I have a question about XIO2001.

At my customer's system, they are using XIO2001.
In an evaluation test, the deadlock of OS has occured and
they are searching what cause the deadlock.

They are guessing that the deadlock will occur when XIO20001 is in a high loading state.
Because it occurs when increasing the load of PCI card but
decreasing the load of PCI card, the deadlock won't occur.

XIO2001 supports six PCI bus devices but they are only connecting 3 PCI bus devices
and the PCI bus clock is 33MHz.

Is there any information about the same phenomenon?
If there is a factor which can be considered, please let me know.

best regards,
g.f.

  • Hello,

    Are you using external arbiter?

    Deadlock is not quite dependent on the number of devices, you can have only two and have deadlocks.

    Can you provide more details on your set-up and the type of transactions taking place when the issue occurs?

    What is the high-level failure description? system hang-up ? failed transaction? ...

    Regards

  • Hi Elias,

    Thank you for the reply and I'm sorry for the delay.

    Actually, this problem occured at my customer.

    They aren't using external arbiter.

    When the problem occured, the system won't recognize the input of keyboard and
    the monitoring screen stops in the state of drawing.
    It seems that CPU had stopped.
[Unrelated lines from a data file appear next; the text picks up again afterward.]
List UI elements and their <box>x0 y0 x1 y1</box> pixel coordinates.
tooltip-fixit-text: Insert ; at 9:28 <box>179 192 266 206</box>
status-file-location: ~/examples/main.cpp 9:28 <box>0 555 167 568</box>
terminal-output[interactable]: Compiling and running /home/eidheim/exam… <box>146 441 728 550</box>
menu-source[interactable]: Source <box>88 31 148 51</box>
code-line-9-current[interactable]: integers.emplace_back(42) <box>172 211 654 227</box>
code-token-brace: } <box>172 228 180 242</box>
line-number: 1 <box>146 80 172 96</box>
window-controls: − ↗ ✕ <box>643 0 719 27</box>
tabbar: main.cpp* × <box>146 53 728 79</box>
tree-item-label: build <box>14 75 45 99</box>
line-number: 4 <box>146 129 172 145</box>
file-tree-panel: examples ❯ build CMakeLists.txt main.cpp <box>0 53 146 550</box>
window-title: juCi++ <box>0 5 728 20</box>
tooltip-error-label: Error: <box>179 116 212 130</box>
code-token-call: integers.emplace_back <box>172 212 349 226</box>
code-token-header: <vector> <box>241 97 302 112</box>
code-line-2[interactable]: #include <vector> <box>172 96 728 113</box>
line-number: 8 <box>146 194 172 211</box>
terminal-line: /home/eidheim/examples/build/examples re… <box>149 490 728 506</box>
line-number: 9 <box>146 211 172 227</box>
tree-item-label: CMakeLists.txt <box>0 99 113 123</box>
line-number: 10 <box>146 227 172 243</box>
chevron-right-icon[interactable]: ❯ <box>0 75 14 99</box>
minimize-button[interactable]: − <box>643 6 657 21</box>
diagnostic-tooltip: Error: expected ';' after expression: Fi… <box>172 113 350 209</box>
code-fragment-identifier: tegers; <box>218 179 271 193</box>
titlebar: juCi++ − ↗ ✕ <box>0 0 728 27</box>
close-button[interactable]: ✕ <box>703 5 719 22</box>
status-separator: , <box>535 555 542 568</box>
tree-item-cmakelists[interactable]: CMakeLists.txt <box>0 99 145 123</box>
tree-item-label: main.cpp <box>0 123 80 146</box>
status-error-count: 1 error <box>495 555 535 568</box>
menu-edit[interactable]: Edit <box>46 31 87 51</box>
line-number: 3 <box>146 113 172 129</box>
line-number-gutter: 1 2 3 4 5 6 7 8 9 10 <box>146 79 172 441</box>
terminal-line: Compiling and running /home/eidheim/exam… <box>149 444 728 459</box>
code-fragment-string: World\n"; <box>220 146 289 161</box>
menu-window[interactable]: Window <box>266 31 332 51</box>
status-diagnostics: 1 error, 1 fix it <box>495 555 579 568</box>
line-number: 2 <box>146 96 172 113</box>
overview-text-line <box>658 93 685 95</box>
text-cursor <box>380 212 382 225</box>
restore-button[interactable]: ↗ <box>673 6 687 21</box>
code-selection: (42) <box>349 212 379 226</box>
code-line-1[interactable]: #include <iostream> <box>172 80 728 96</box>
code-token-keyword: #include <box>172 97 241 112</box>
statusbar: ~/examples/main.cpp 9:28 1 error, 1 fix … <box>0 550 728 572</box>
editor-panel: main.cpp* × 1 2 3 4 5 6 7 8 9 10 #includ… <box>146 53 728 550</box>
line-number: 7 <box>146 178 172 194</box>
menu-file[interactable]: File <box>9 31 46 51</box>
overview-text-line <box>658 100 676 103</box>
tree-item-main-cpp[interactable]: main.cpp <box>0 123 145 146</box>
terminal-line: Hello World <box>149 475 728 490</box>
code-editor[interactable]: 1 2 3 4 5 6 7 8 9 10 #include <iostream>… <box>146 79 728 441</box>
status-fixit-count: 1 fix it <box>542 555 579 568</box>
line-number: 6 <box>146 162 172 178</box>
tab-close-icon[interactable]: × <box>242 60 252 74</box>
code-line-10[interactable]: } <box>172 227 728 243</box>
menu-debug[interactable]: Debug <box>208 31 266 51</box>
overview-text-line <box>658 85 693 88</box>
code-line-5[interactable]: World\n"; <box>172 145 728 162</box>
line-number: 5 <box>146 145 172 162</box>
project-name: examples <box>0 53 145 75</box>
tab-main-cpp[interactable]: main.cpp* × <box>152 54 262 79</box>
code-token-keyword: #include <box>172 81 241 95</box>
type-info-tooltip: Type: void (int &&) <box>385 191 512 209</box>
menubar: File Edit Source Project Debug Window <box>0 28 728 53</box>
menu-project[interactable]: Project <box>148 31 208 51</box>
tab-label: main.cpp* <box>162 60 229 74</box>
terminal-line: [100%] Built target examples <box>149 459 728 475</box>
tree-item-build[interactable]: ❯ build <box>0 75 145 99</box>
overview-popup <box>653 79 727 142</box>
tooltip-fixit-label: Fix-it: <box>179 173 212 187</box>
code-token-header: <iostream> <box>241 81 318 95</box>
And also CPU doesn't receive NMI.

    I don't know this will answer to your question but this is the information as far as I know.
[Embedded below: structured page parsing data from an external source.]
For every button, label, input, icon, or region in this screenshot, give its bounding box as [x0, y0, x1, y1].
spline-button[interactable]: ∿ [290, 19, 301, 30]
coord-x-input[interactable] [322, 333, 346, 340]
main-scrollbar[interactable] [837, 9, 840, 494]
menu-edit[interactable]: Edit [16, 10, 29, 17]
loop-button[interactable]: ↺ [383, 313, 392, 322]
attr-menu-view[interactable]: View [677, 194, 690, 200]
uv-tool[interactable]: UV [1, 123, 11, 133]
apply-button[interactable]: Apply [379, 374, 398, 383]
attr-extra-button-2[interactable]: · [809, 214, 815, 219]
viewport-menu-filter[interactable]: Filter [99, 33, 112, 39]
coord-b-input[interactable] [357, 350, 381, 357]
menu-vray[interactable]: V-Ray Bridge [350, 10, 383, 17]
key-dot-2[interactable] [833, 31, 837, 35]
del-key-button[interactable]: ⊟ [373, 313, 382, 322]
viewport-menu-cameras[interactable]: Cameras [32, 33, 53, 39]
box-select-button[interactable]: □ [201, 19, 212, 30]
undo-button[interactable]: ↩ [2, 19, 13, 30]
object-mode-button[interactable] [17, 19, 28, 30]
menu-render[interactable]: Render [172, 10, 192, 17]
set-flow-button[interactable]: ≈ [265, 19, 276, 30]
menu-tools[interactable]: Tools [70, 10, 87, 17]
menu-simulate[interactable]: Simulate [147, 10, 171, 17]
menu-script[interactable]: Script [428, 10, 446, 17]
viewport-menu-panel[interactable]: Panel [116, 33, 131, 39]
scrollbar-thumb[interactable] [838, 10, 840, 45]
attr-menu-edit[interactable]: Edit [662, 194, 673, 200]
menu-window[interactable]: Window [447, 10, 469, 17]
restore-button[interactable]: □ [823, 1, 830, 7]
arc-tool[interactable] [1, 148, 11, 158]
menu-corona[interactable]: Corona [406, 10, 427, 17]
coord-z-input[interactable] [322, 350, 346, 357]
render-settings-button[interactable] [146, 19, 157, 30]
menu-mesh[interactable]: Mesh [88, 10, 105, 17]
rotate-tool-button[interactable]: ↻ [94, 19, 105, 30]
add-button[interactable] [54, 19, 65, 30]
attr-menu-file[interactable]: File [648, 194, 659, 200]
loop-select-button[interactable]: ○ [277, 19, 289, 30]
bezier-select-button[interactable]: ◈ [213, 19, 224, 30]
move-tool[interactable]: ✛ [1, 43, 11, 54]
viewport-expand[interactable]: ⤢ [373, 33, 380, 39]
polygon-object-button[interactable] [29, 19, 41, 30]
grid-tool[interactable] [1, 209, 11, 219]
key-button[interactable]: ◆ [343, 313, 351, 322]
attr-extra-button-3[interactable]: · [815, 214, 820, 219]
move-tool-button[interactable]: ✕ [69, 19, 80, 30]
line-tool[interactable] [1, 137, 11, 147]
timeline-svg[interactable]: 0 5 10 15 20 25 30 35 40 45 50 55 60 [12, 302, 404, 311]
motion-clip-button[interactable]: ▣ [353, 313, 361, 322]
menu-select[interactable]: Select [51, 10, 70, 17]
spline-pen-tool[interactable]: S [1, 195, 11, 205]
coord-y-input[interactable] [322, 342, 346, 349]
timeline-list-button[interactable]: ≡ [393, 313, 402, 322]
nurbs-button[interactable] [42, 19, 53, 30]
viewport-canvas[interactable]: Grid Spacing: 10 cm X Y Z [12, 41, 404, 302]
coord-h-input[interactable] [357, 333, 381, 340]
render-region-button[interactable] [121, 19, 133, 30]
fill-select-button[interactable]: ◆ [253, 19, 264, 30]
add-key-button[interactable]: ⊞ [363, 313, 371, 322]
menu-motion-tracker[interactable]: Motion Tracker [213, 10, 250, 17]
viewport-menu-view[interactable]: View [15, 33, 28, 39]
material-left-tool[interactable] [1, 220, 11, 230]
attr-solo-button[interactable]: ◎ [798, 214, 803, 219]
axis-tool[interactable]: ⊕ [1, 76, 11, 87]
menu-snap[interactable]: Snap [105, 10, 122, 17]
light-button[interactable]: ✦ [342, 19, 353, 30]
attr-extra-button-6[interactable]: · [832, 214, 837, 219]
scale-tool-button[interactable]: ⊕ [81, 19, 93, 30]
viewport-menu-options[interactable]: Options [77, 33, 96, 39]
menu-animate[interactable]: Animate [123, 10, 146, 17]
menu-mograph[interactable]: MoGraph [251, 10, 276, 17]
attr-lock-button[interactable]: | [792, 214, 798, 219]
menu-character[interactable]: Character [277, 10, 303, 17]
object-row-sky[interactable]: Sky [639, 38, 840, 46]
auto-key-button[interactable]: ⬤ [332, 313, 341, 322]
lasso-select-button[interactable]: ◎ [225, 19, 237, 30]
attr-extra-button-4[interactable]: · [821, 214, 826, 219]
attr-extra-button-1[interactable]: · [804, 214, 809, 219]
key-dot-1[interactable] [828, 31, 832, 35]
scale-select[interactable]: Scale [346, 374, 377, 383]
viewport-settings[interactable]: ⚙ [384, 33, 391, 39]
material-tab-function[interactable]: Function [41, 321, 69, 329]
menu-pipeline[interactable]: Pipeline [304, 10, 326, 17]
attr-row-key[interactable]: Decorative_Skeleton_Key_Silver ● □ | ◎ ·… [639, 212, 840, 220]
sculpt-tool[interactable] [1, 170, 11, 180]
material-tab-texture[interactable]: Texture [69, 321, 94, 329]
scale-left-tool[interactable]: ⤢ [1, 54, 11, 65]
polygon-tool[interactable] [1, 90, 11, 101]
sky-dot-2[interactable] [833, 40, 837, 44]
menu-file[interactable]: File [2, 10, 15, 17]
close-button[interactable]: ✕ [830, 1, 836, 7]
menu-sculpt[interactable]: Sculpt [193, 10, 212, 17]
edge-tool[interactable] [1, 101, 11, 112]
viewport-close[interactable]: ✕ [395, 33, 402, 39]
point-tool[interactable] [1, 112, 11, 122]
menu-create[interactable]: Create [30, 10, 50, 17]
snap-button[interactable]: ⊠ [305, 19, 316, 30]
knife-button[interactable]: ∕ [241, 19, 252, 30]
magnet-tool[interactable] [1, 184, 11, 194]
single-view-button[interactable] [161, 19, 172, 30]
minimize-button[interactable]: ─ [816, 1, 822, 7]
    By the way, the customer are changing the "Pre-Fetch Agent Request Limits Register" of XIO2001
    as following:
    initial value = 0x0443 and changed to 0x0000

    When they changed this register value to 0x0000, it seems that problem isn't occuring.
    The customer have questions about "Pre-Fetch Agent Request Limits Register".
    1.What is this register for and what kind of function is it?

    2.If a setup of this register is changed into a preset value from an initial value,
      how does operation of a bridge change?
     
    best regards,
    g.f.

  • The auto pre-fetch agent is decribed in section 8.3.14 of the datasheet:

    The auto pre-fetch agent is an internal logic module that will generate speculative read requests on behalf of a PCI master to improve upstream memory read performance.
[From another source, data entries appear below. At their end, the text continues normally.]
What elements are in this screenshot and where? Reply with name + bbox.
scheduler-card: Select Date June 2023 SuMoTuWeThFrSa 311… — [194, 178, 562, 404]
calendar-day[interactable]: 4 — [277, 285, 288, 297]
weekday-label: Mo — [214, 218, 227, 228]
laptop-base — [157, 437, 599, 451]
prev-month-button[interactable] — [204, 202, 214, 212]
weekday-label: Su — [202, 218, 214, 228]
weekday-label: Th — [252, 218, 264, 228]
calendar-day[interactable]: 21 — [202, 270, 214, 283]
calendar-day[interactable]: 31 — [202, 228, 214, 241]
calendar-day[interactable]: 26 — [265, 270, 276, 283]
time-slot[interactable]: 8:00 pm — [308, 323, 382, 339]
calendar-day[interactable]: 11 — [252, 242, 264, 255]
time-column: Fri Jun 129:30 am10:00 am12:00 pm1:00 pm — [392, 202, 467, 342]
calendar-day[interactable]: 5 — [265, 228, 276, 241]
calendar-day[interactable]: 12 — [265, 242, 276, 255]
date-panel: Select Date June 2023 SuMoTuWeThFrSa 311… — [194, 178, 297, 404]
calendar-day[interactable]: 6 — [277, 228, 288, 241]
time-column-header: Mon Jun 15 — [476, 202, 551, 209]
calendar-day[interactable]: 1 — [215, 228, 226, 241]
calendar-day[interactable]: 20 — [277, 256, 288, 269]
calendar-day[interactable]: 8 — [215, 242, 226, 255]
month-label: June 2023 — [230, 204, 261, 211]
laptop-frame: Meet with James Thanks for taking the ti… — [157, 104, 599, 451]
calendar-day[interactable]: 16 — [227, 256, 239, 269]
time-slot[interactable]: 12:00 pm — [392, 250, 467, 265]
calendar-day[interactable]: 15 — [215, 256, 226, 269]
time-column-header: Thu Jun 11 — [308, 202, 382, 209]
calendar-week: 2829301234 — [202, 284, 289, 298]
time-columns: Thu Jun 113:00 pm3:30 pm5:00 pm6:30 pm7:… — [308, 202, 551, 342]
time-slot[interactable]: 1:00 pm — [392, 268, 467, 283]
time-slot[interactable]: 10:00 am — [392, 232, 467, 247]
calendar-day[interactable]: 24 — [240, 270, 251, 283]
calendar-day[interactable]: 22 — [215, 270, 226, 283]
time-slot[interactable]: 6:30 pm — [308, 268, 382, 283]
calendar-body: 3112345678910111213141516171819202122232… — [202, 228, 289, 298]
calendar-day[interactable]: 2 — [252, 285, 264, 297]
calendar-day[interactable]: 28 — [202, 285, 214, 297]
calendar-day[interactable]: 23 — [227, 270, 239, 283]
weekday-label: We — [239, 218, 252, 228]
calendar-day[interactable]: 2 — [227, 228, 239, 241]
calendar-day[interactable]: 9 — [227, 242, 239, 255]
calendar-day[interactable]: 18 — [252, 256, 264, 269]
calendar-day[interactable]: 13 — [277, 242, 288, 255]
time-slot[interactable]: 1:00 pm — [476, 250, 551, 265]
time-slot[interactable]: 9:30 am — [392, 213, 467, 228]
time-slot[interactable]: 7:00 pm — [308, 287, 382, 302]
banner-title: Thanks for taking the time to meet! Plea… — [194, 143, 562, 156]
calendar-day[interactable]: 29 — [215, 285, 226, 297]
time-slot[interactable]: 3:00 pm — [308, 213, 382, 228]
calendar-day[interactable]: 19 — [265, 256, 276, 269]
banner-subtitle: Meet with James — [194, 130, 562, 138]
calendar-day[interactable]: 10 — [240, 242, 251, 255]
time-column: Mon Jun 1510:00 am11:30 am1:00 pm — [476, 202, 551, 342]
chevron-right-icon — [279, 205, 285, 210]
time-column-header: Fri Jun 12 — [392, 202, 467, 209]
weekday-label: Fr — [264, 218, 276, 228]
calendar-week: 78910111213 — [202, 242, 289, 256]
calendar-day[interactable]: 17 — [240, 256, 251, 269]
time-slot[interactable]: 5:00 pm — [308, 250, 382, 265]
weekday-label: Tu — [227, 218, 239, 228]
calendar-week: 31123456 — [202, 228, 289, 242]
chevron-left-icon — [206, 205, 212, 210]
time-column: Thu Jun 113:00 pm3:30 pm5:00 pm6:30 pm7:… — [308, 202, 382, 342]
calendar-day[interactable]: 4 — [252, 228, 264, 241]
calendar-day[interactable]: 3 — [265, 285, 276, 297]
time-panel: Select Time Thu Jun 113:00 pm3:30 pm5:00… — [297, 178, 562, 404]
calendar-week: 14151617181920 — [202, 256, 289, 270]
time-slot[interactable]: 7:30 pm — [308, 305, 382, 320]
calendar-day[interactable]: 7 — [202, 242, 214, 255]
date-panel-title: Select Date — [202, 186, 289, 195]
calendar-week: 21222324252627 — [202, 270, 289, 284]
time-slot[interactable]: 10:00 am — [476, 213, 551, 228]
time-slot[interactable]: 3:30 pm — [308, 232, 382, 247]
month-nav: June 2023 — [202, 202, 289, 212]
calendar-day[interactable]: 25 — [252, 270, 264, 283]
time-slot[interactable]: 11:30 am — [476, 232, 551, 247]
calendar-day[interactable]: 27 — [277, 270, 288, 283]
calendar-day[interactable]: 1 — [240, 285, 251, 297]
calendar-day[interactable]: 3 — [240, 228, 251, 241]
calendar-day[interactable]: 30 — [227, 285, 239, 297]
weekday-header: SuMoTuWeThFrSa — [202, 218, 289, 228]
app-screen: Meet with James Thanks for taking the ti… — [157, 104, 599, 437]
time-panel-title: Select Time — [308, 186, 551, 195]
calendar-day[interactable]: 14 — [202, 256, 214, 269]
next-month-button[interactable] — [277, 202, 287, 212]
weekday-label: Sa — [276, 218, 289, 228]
    The auto pre-fetch agent will generate a read thread on the PCI-express bus when it receives an upstream prefetchable memory read request on the PCI bus. A read thread is a sequence of one or more read requests with contiguous read addresses. The first read of thread will be started by a master on the PCI bus requesting a read that is forwarded to the root complex by the bridge. Each subsequent read in the thread will be initiated by the auto pre-fetch agent. Each subsequent read will use the address that immediately follows the last address of data in the previous read of the thread. Each read request in the thread will be assigned to an upstream request processor. The pre-fetch agent can issue reads for two threads at one time, alternating between the threads.

    Prefetching will amplify a PCI read request into multiple PCI-E read requests. Apparently, the system cannot handle that many requests.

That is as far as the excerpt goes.